■ **EXERCISE OBJECTIVE**:
Word for word, reproduce each line of the data below, omitting every image.
════
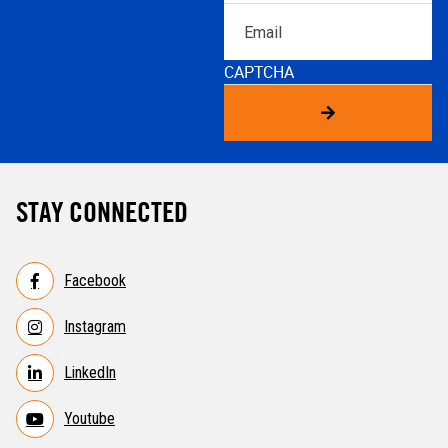
Email
CAPTCHA
STAY CONNECTED
Facebook
Instagram
LinkedIn
Youtube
════
■ **ANSWER TO THE EXERCISE**:
Email
CAPTCHA
STAY CONNECTED
Facebook
Instagram
LinkedIn
Youtube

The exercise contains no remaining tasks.